Pakistan has prepared a call option-based oil hedging plan for one year or two years through selected banks, in order to take advantage of the fall in oil prices in the international market.
According to several media reports, the Petroleum Division will be submitting a hedging plan to the Economic Coordination Committee (ECC) of the cabinet anytime soon.
The Ministry of Energy (Petroleum Division) has been working with the Ministry of Finance for the last one month to evaluate the possibilities of hedging some portion of the exposure to Pakistan for import of petroleum products that are directly or indirectly linked to crude prices.
This includes crude oil, motor gasoline, high-speed diesel as well as LNG.
A number of discussions were held with Standard Chartered Bank, Citibank and a consortium of Habib Bank Ltd with JP Morgan to understand the options available and the pricing mechanism.
According to the report, the advice from all three institutions was that since Pakistan is considering oil price hedging for the first time, it should start with covering 15% or 20% exposure to start with. Once the process starts, it can consider increasing the coverage and making it an ongoing program.
While price indications were also given, it was clearly advised by all that since the prices change hour to hour, the cost of hedging program goes up in a volatile market. The collective view was:
- Not to try to time the bottom of the market.

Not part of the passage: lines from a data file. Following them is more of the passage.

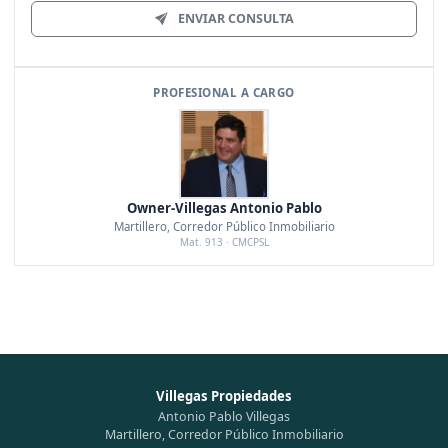
ENVIAR CONSULTA
PROFESIONAL A CARGO
Owner-Villegas Antonio Pablo
Martillero, Corredor Público Inmobiliario
Mat. 913 · CMCPSL
Villegas Propiedades
Antonio Pablo Villegas
Martillero, Corredor Público Inmobiliario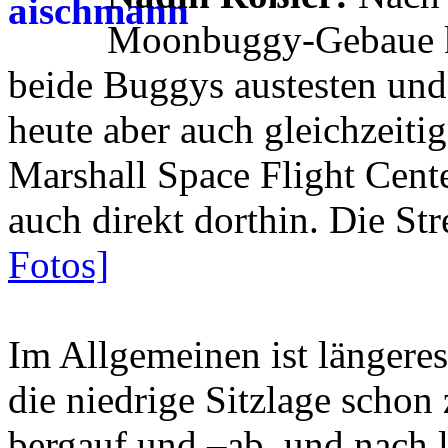
Moonbuggy-Gebaue ko
beide Buggys austesten und 
heute aber auch gleichzeiti
Marshall Space Flight Cente
auch direkt dorthin. Die St
Fotos]
Im Allgemeinen ist längere
die niedrige Sitzlage schon
bergauf und –ab, und nach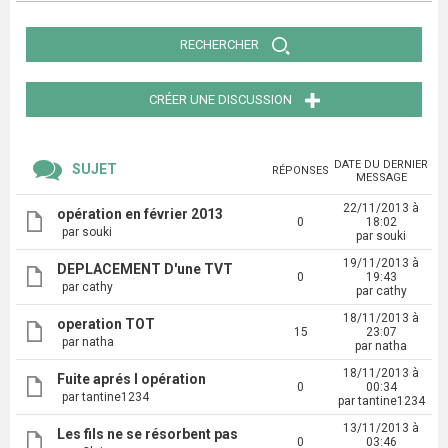
RECHERCHER
CRÉER UNE DISCUSSION
DATE DU DERNIER
SUJET
RÉPONSES
MESSAGE
22/11/2013 à
opération en février 2013
0
18:02
par souki
par souki
19/11/2013 à
DEPLACEMENT D'une TVT
0
19:43
par cathy
par cathy
18/11/2013 à
operation TOT
15
23:07
par natha
par natha
18/11/2013 à
Fuite aprés l opération
0
00:34
par tantine1234
par tantine1234
13/11/2013 à
Les fils ne se résorbent pas
0
03:46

- Wait for some level price stability.
Petroleum Division is considering a call option where a price cap is bought for a defined volume and a defined period of time. This call option has a price that depends on the length and the level at which the call is set up.
This structure was selected because it acts as an insurance policy with a price ceiling, while Pakistan keeps getting the benefit of market prices as long as they are lower than the ceiling, said the report.
Pakistan’s total imports of crude is 68 million barrel per annum, that of HSD is 19 million barrels per annum, PMG 45 million barrels per annum and term of contracts of LNG is 6 million tons. This totals crude, HSD, MS to approximately 175 million barrels per annum.
Petroleum Division has recommended the following options:
- Call option for 15 million barrels of oil for one year, divided into 12 equal monthly amounts, for a strike price of $ 8 above current Brent as long as the fee is within an acceptable range.
- Call option for 15 million barrels of oil for two years, divided into equal 12 monthly amounts, for a strike price of $ 15 above current Brent as long as the fee is within an acceptable range.
- PSO to be approved as the counterparty and Ministry of Finance to give a guarantee of performance by PSO.
- A committee is notified, led by Secretary Finance and comprising of Secretary Petroleum, Secretary Law and Secretary Planning, plus Managing Director PSO to finalize the call options with the selected banks. Final approve will require ECC approval on a short notice
- OGRA be given a policy direction to include the monthly price of the option in the cost of LNG (or any other oil product chosen ) in announcing the monthly prices.
Currently, Brent is in the range of $20-25/ bbl. Since the prices of call options are changing every day with the prices of Brent, it is essential that the approval granted by ECC is for a range of call options price, in order for the Finance Ministry to lock it the day an acceptable offer is put on the table by the relevant banks. A fixed price approval will become irrelevant the next day as the market moves.